What languages other than Java have security models for unprivileged vs. privileged code?

Question

I recently learned about Java's security model. Most people think Java is secure because it is immune to buffer overflows, etc, but there is this entire Java security model centered around checking whether code has permission to take certain actions. They're really solving a challenging problem: how to let arbitrary untrusted code (say in a web browser) run but be prevented from accessing the underlying system in malicious ways while retaining the ability to interact with the system in some ways.

Sandboxed C++ or something like that would have been very difficult to even attempt because the language dictates that you be able to do pointer arithmetic, etc., allowing malicious code to corrupt other parts of the process. Since there are many memory-safe languages, though, I was wondering what other languages have sophisticated security models and how they compare to Java's.

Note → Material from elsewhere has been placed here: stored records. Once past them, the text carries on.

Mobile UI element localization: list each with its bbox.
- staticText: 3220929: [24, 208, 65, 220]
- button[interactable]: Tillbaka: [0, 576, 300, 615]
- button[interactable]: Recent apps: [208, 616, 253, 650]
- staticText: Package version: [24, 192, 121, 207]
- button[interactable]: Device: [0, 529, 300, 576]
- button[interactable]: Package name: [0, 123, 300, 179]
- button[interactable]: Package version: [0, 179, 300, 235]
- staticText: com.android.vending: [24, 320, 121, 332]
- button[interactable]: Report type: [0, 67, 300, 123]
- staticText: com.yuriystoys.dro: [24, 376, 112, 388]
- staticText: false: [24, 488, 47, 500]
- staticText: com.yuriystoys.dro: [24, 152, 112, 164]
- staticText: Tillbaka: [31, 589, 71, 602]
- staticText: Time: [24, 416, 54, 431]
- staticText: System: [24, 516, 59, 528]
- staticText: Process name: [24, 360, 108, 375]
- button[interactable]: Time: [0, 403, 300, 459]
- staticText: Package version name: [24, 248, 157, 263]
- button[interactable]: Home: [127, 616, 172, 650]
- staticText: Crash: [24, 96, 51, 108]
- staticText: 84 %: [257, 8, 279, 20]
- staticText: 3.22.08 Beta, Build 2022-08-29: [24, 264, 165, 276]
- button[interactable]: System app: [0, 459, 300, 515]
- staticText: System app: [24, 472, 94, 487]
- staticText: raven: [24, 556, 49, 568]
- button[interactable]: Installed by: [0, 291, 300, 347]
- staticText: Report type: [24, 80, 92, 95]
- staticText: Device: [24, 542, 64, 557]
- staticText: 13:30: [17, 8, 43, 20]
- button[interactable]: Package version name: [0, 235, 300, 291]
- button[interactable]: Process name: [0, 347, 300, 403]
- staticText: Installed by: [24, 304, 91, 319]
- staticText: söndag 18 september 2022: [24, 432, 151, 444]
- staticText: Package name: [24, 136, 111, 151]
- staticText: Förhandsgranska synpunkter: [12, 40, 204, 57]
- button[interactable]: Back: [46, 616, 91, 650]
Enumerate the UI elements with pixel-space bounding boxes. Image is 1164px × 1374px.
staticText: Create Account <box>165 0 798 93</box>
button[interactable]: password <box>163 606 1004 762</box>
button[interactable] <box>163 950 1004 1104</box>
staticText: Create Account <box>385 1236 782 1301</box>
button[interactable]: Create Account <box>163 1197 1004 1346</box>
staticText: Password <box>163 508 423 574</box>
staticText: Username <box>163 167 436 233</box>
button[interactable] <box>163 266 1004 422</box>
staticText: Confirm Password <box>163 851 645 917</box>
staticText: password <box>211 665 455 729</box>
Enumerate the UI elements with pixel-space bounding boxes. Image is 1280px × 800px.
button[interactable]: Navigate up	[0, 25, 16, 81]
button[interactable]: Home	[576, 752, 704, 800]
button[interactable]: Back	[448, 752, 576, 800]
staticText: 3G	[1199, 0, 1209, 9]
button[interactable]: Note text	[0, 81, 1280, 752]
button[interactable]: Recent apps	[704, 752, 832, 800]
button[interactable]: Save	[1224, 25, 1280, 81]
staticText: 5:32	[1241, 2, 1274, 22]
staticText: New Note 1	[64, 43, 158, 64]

I don't know offhand how many languages strive to have concepts like "sandbox", etc. I'm looking for some pointers to learn about this interesting direction of computer security.

Answer 1

Perl has a really neat feature called taint mode (-T). With that mode enabled, any variable that comes from the outside world (env vars, GET/POST data, etc.) is tainted, and any variable that touches a tainted variable is also tainted. Tainted variables can't be used in methods that touch the outside world (SQL, exec/system, etc). The only way to untaint a variable is to do a regex on it; any matched groups are untainted. Of course, you can get around taint mode by doing a regex for /(.*)/, but the idea is that you have to actively write bad code like that -- rather than just carelessly forgetting to sanitize your inputs -- if you're going to do something dumb like concatting user input straight into MySQL.

Answer 2

The E programming language is based on capability security model in which access to objects, possibly distributed on different systems, is only available via explicit "capabilities" that a program must manage. The only privileges a piece of code has is the rights passed in via capabilities by its "maker" when it is instantiated. The idea is for a powerbox shell to grant privileges to pieces of code as they execute.

What's a little surprising is that this is similar to the Erlang concurrency primitives -- the ability to contact an Erlang process requires knowing the pid of the process -- which means another process granting the privilege by communicating the pid. (Of course, Erlang also has registered processes, which can be referred to by name. And, Erlang also uses a simple cookie scheme for remote system access, and access to executing underlying file IO commands on remote nodes aren't locked down. Erlang minus a few features could easily be an incredible sandboxed-execution environment, but I have no idea how much work it would take to remove those features.)

Ruby also has a Taint environment, similar to Perl's Taint environment as described by yshavit.

Would I trust any of these systems exclusively to execute potentially malicious code? Probably not.

There are environments such as constructed by codepad.org to confine execution of untrusted code using active debugging facilities. Those are useful too, but I'm not sure how far I would trust them, either. I'd trust something more like QEMU+KVM / VMWare / Xen more, or OpenVZ/vServers, or a mandatory access control tool such as AppArmor, SELinux, TOMOYO, or SMACK. (I've worked on AppArmor for over a decade, so I'm a bit biased towards it as a solution for many people. The others are fine tools which make more sense for different deployments.)